Worldwide standard for determining evidentiary value

During the coming four years the Netherlands Forensic Institute (NFI) and the CTIT of the University of Twente (UT) are going to set up an ISO standard to validate methods for interpreting forensic evidence. This will eventually make it easier to compare and exchange forensic research results between countries.

Image: ©Netherlands Forensic Institute / Netherlands Forensic Institute
Didier Meuwly

“This will increase confidence in forensic research because everyone will be working in accordance with the same standard and research will be validated in the same way no matter where it is carried out. The criminal justice chain can have confidence that the forensic data supplied will be of a high quality. Irrespective of which country the data has come from”, explains scientific researcher Didier Meuwly.

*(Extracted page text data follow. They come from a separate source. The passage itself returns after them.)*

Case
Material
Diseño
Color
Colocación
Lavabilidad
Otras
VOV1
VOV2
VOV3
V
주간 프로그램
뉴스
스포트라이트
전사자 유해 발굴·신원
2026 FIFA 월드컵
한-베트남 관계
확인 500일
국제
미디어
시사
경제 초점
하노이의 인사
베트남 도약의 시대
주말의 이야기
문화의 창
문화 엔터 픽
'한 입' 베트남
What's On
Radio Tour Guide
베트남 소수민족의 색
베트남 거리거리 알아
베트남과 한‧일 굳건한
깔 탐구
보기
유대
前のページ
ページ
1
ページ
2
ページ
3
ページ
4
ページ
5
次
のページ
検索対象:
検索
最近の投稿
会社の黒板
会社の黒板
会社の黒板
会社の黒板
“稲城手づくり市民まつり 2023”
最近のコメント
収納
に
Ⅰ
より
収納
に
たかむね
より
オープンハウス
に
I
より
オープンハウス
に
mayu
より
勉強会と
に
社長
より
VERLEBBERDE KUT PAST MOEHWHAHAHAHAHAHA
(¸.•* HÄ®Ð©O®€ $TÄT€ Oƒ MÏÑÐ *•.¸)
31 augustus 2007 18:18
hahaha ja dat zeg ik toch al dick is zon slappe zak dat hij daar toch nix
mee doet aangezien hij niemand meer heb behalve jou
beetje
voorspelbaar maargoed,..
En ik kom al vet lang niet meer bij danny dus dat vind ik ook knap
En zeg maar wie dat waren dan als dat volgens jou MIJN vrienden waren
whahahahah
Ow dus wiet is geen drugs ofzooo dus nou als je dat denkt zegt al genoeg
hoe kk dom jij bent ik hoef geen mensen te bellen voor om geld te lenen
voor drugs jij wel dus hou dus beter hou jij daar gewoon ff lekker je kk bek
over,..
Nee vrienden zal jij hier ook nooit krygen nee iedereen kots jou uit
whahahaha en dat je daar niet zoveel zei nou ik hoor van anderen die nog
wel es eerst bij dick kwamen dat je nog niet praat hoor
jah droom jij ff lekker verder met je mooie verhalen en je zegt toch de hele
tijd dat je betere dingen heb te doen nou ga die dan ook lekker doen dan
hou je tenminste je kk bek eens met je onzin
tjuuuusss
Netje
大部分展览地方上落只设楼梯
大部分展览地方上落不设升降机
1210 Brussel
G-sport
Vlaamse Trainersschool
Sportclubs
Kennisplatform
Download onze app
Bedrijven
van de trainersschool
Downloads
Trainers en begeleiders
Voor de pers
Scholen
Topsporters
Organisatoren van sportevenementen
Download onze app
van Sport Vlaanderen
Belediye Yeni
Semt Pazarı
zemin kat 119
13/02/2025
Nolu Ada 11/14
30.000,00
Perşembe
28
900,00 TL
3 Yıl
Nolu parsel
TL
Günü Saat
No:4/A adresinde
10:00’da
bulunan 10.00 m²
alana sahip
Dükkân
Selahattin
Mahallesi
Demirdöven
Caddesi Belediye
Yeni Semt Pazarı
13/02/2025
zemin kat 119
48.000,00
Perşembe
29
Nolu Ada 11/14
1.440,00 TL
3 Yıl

This summer he submitted, on behalf of the NFI, and with help from the Dutch knowledge network for standards development and implementation, a proposal for an ISO standard which is intended to make it possible to create a worldwide standard for determining evidentiary value. Representatives from fifteen different countries, including the United States, Great Britain, Germany, Sweden, Russia and Australia agreed with the proposal, meaning that the NFI and the UT now have four years to develop the standard.

In the first instance the aim is to create a standard for the validation of methods for interpreting evidence in the context of the automatic methods used for biometric evidence (the so-called likelihood ratio methods). Other research areas may also start using this ISO standard in the future to determine the evidentiary value of traces.
 

Likelihoodratio

For some time now, forensic researchers from the NFI have been required to make statements about evidentiary value on the basis of a so-called likelihoodratio (LR) method. This involves them stating how much likelier results are on the basis of one hypothesis compared to another. For a long time experts used definitions such as ‘much more probable’.

More and more research fields within the NFI are developing methods for a numerical substantiation of this LR. These substantiations have to be validated and that is where the new ISO standard will come in.